Flat bath operation allows a continuous feed electric arc furnace to be subjected to such conditions for the vast majority of tap-to-tap time, which is a significant advantage over other electric arc furnaces with preheating or standard top-loading electric arc furnaces.

It should be noted that the above embodiments are only used for illustrating the technical solutions of the present invention and not for limiting, and although the present invention has been described in detail with reference to the preferred embodiments, those skilled in the art should understand that the technical solutions of the present invention can be modified or replaced with equivalents without departing from the spirit and scope of the technical solutions of the present invention, which should be covered by the scope of the claims of the present invention.

Claims (6)

1. Continuous charging electric arc furnace system, including electric arc furnace, conveyer belt unit, drive unit, closed unit and air current regulation unit, characterized by:

the conveyor belt unit comprises a feeding section conveyor belt, a preheating section conveyor belt and a connecting trolley, the feeding section conveyor belt and the preheating section conveyor belt are hung on a plurality of hanging rods, the hanging rods are hung on a base of the supporting mechanism, the tail end of the feeding section conveyor belt is connected with the head end of the preheating section conveyor belt, the tail end of the preheating section conveyor belt is connected with the head end of the connecting trolley, the tail end of the connecting trolley is connected with the electric arc furnace,

the driving unit comprises a tail end driving device and an intermediate driving device, the tail end driving device is arranged at the head end of the feeding section conveyor belt, the tail end driving device drives the feeding section conveyor belt to vibrate, the intermediate driving device is arranged at the joint of the tail end of the feeding section conveyor belt and the head end of the preheating section conveyor belt, the intermediate driving device drives the preheating section conveyor belt to vibrate,

the closed unit comprises a smoke hood and a water-cooling smoke hood, the smoke hood is arranged on the preheating section conveying belt, the water-cooling smoke hood is arranged on the connecting trolley,

the air flow adjusting unit comprises a dust removing device, a dynamic sealing device and a cold air mixing adjusting system, the dust removing device is arranged on the smoke hood and is close to the head end of the preheating section conveying belt, the dynamic sealing device is arranged above the head end of the preheating section conveying belt, and the cold air mixing adjusting system is arranged on the water-cooling smoke hood.

2. The continuous feed electric arc furnace system as recited in claim 1, wherein: the section of the feeding section conveyor belt and the section of the preheating section conveyor belt are both trapezoidal, and skirt structures are arranged on the upper portion of the feeding section conveyor belt and the upper portion of the preheating section conveyor belt.

3. The continuous feed electric arc furnace system as recited in claim 1, wherein: and the middle driving device and the tail end driving device are vibration exciters.

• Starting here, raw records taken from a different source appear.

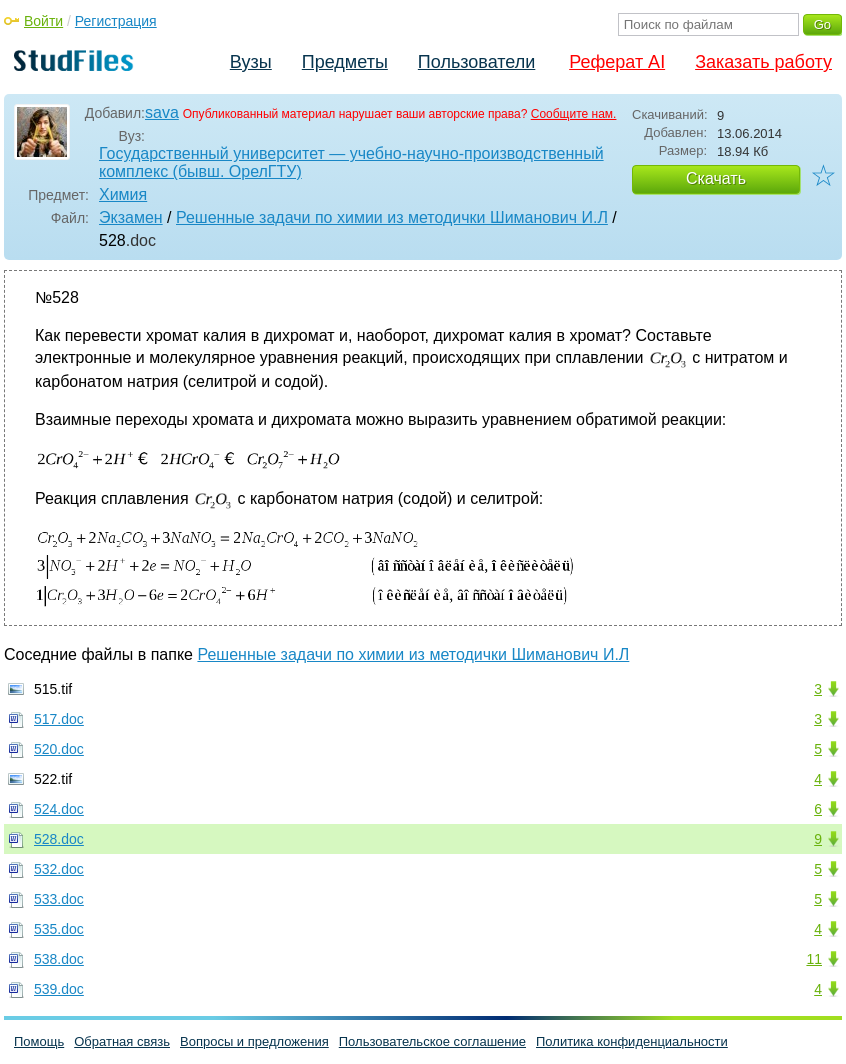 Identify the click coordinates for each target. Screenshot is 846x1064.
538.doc (59, 959)
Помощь (39, 1041)
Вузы (251, 62)
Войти (43, 21)
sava (162, 112)
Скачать (716, 178)
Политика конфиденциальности (632, 1041)
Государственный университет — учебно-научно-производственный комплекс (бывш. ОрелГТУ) (351, 162)
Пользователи (476, 62)
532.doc (59, 869)
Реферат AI (617, 62)
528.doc (59, 839)
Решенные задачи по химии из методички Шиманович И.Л (392, 217)
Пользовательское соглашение (432, 1041)
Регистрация (116, 21)
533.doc (59, 899)
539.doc (59, 989)
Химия (123, 194)
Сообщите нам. (574, 114)
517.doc (59, 719)
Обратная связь (122, 1041)
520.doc (59, 749)
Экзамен (131, 217)
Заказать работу (763, 62)
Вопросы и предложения (254, 1041)
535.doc (59, 929)
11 (814, 959)
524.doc (59, 809)
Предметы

4. The continuous feed electric arc furnace system as recited in claim 1, wherein: and a baffle plate is arranged at the joint of the water-cooling smoke hood and the inlet of the electric arc furnace, and the baffle plate is fixed in the water-cooling smoke hood.

5. The continuous feed electric arc furnace system as recited in claim 1, wherein: the continuous charging electric arc furnace system further comprises a pressure device, and the pressure device is connected with the electric arc furnace.

6. The continuous feed electric arc furnace system as recited in claim 5, wherein: the pressure device is sequentially divided into three layers from top to bottom, namely a transformer chamber, a high-pressure chamber and a hydraulic chamber.